Security approach in the OSCE 

The concept of the OSCE’s comprehensive security encompasses three dimensions: Politico-military, Economic and Environmental and Human Dimension. Although the organization claims for these three to work cross-dimensionally, the OSCE has strengthened its focus on the politico-military dimension over the past 10 to 15 years. Initially, the OSCE was not designed to function as a military/militarized organization, it nowadays has an impact on border management, arms control, conflict and peace building, policing and counter terrorism action. The following example captures the OSCE’s state-centric security approach in the context of its border management program: “Borders can be both open and secure: open to allow for the cross-border flow of legitimate trade and commerce, and secure in the sense that the national security interests of states are protected”.[7]

Women, Peace and Security Agenda of the United Nations

The Security Council Resolution 1325 of the United Nations represents the founding document of the Women, Peace and Security Agenda. The underlying message however is not a feminist security approach but a representational one that focuses on special protection of women, increased participation of women in the military apparatus and within peace processes, and the prevention of armed conflict. Besides the preventive pillar, the agenda calls for making women visible instead of re-adjusting state-centered security approaches. Therefore, this agenda is to be seen as a women-add-on to the classical security approach only.

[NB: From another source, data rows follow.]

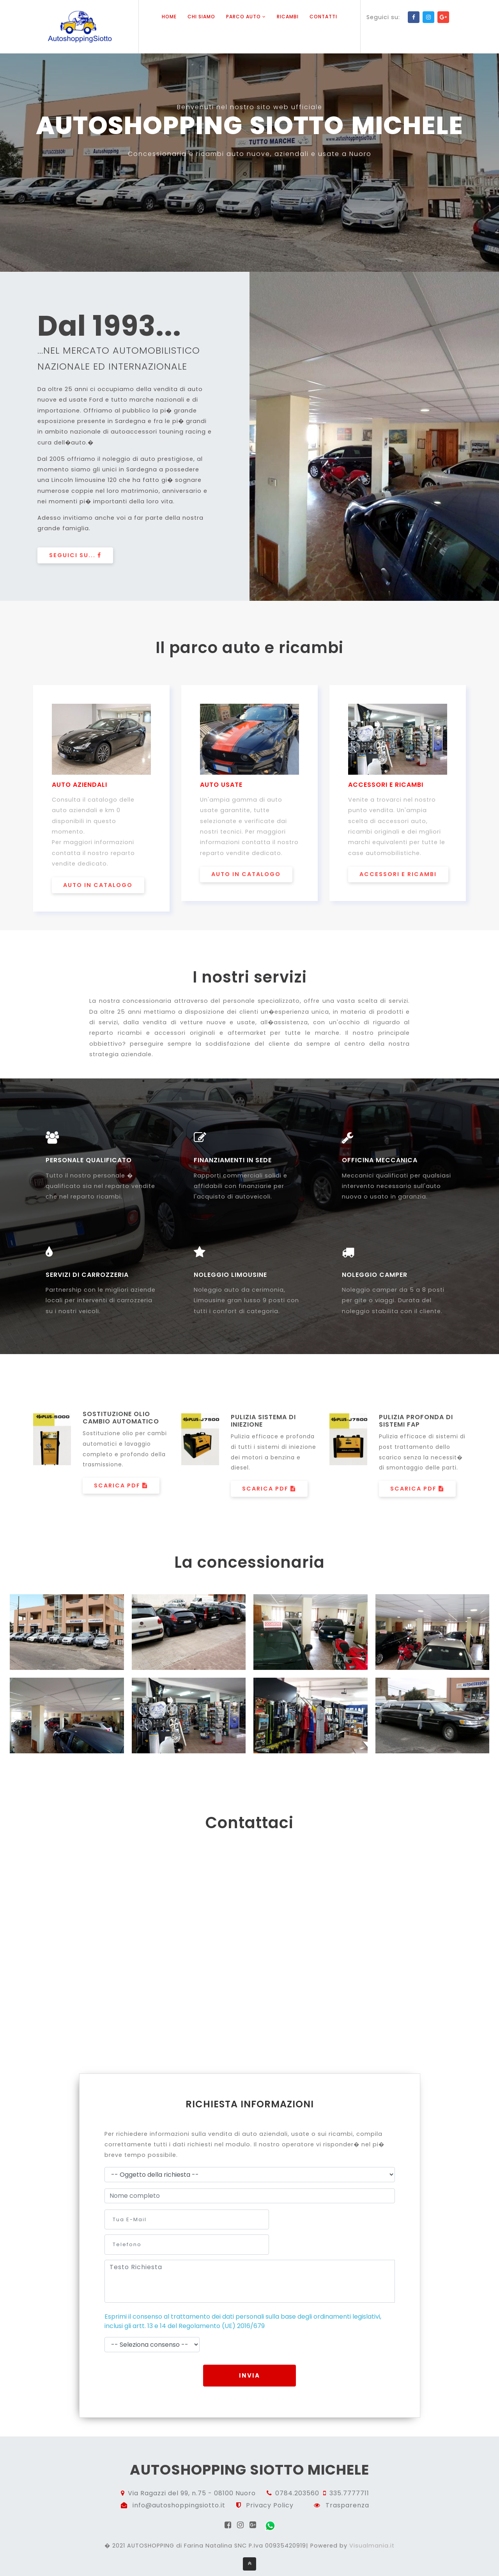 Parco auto (246, 16)
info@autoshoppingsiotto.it (179, 2485)
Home (169, 16)
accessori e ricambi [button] (398, 877)
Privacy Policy (270, 2485)
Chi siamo (201, 16)
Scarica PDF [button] (121, 1490)
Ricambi (288, 16)
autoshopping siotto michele (250, 2449)
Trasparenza (347, 2485)
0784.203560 (297, 2473)
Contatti (323, 16)
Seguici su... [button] (75, 556)
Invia (249, 2354)
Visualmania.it (372, 2526)
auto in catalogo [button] (98, 887)
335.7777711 (349, 2473)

Security approach of the European Union:

The EU  was originally formed in the name of  integration and collaboration of states on the European continent. In 1999, it integrated its ‘Common Security and Defense Policy’ and adopted its first security strategy in 2003. with which it started to focus on outside threats and security issues in response to ‘new international security threats’ after 9/11. Now, the EU functions as a common securitization collective and identifies common threats or insecurity, such as terrorism, migration, energy or climate change.[8] The EU is an active member in global militarized action. To name some, several troops are deployed to peacekeeping missions and border control is outsourced a border- control-and defense agency (Frontex). In addition, the EU has been debating the setup of a European Army for several years now. All of this only marginally, if at all, touches upon the aspect of defense industries located in Europe. 

Concluding

Taking these three institutions as examples of the prevalent security narrative, it is obvious that securitization processes are of larger concern. Securitization can be instrumentalized to justify an increase in defence infrastructure and military spending and to legitimize institutional action while making citizens feel threatened and scared. Feminist analysis and respective reframing of these narratives and alleged threats urgently need to be applied to prevent the political agenda from moving further towards positions which plays into the hands of the political right. 

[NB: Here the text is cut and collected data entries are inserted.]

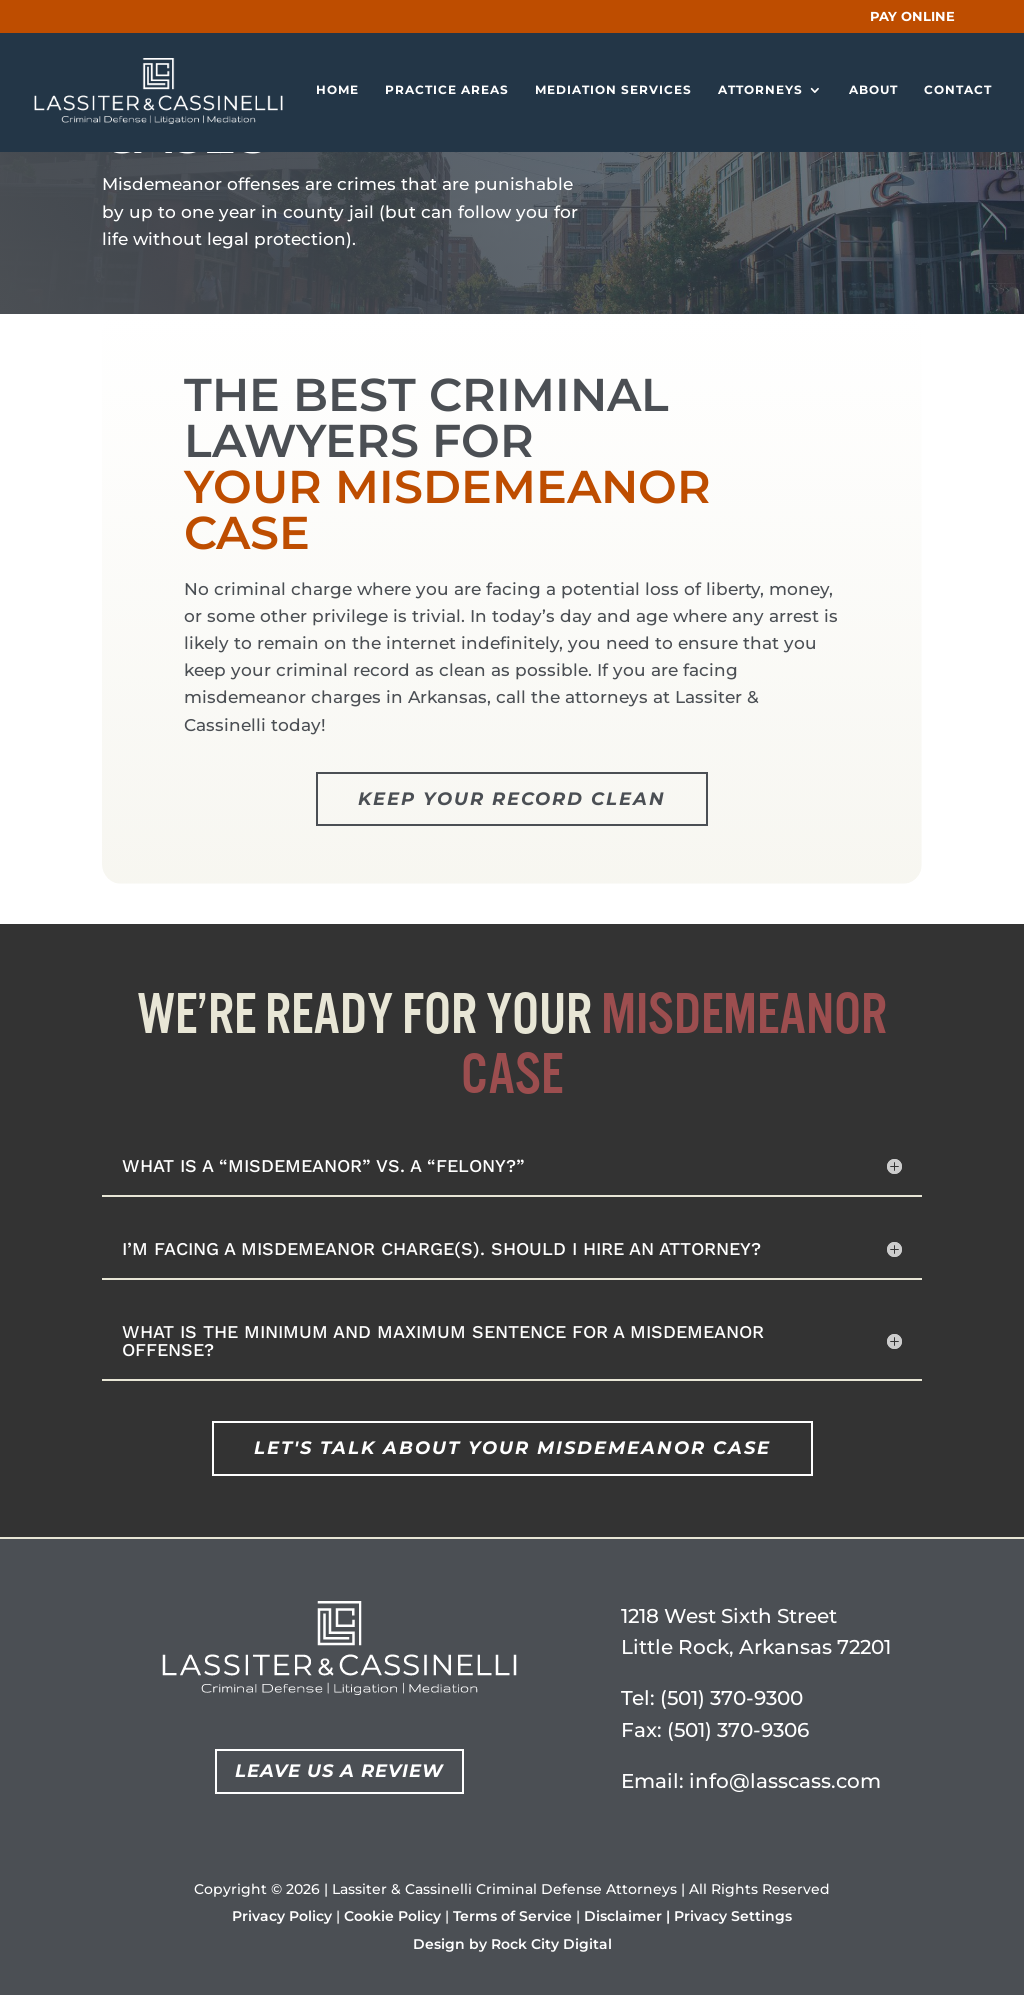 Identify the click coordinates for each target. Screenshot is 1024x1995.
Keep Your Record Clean (512, 799)
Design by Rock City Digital (512, 1944)
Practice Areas (447, 92)
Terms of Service (512, 1916)
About (873, 92)
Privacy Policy (282, 1916)
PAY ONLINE (912, 16)
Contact (958, 92)
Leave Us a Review (339, 1771)
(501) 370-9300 (731, 1698)
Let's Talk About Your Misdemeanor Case (512, 1448)
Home (337, 92)
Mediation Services (613, 92)
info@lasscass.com (785, 1781)
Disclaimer (623, 1916)
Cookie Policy (392, 1916)
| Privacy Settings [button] (729, 1916)
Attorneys (760, 92)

By Madita Standke-Erdmann and Victoria Scheyer (Women’s International League for Peace and Freedom)


[1] “United Nations; World Bank. 2018. Pathways for Peace : Inclusive Approaches to Preventing Violent Conflict. Washington, DC: World Bank. © World Bank. https://openknowledge.worldbank.org/handle/10986/28337 License: CC BY 3.0 IGO.”

[2] Buzan, B.; Waever, O.; de Wilde, J. (1998): Security. A new framework of analysis.Boulder:Lynne Rienner Publishers.

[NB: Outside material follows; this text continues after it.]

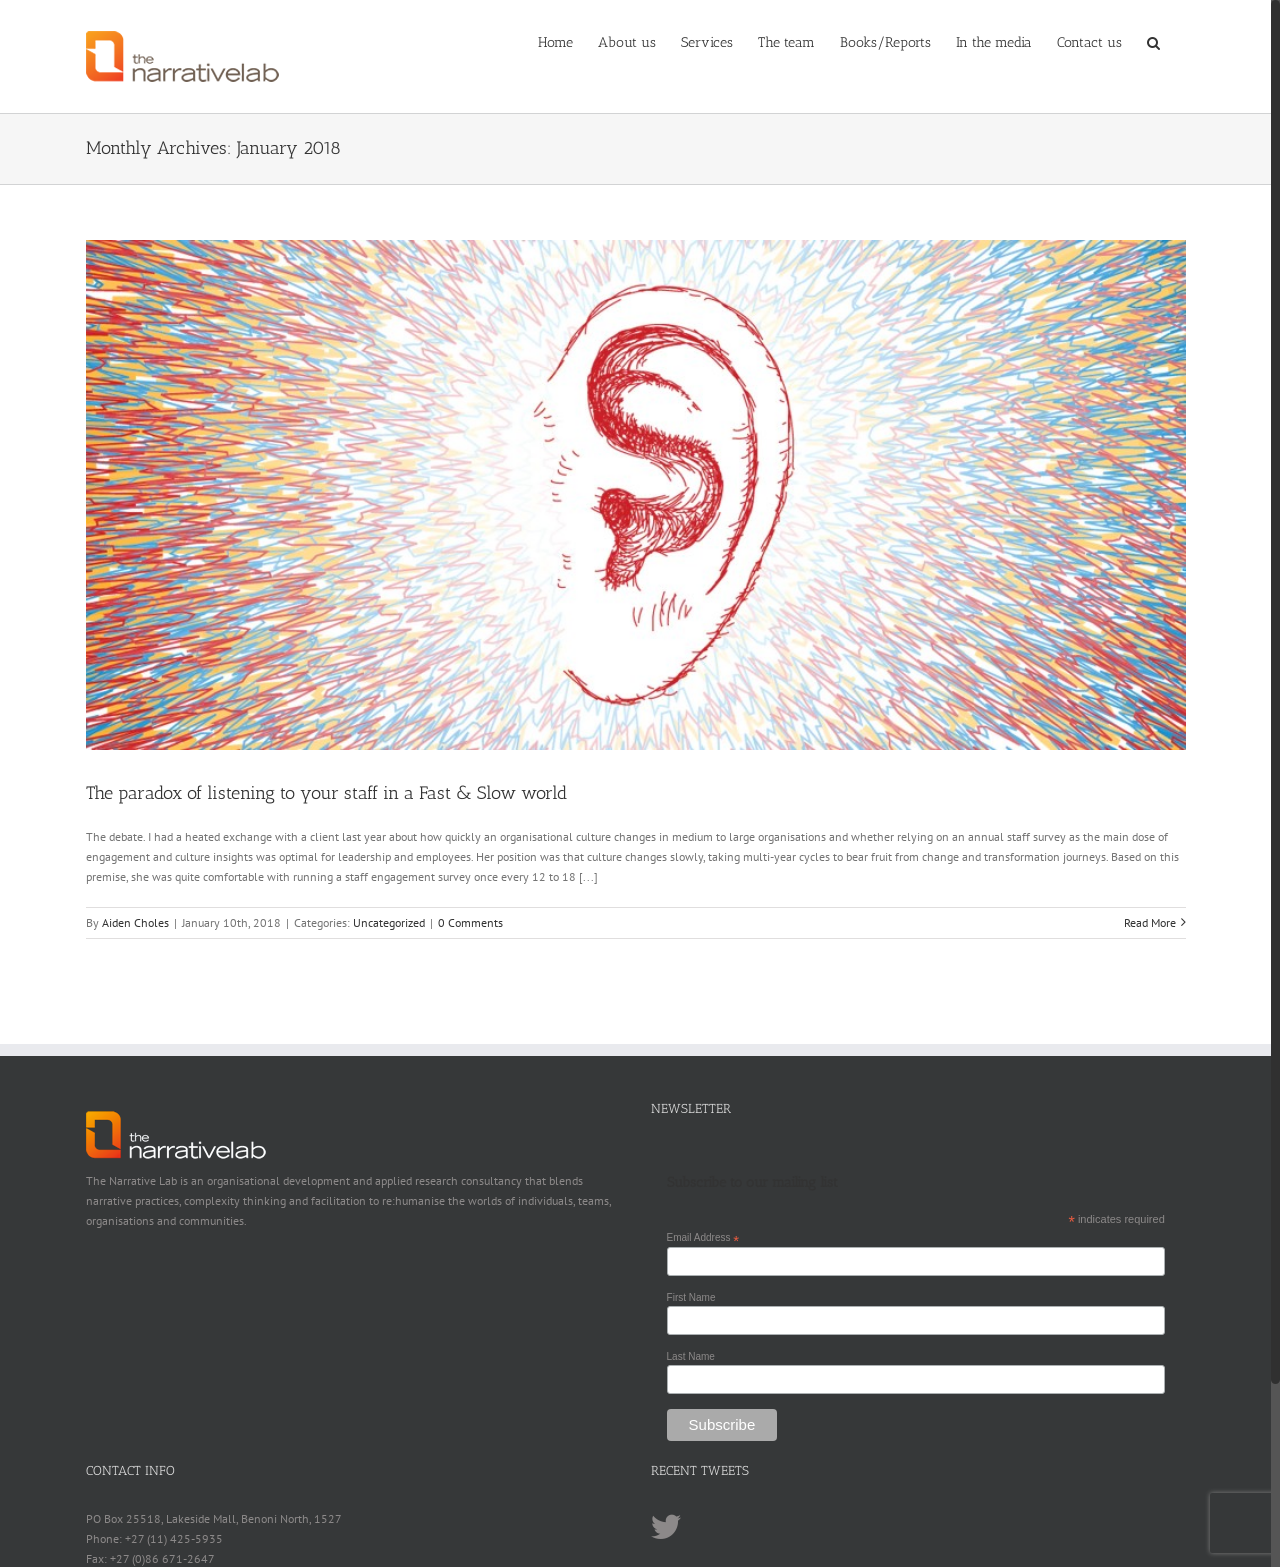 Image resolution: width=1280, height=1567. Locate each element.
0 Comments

[3] Stengel, F. A. (2019). Securitization as Discursive (Re) Articulation: Explaining the Relative Effectiveness of Threat Construction. New Political Science41(2), 294-312.

[4] Wibben, A., T. R. (2010). Feminist security studies. In M. Dunn Cavelty & V. Mauer (Eds.), The Routledge handbook of security studies. Milton Park, Abingdon, Oxon ; New York: Routledge.

[5] Wibben, A. T. (2010). Feminist security studies: A narrative approach. Routledge.

[6] See United Nation Security Council Resolution 1325 at peacewomen.org

[7] OSCE (2019): Border Management. [available from:  https://www.osce.org/border-management]

[8] Sperling, James & Webber, Mark. (2019). The European Union, Security Governance and Collective Securitization. West European Politics. 42. 228-260. 10.1080/01402382.2018.1510193.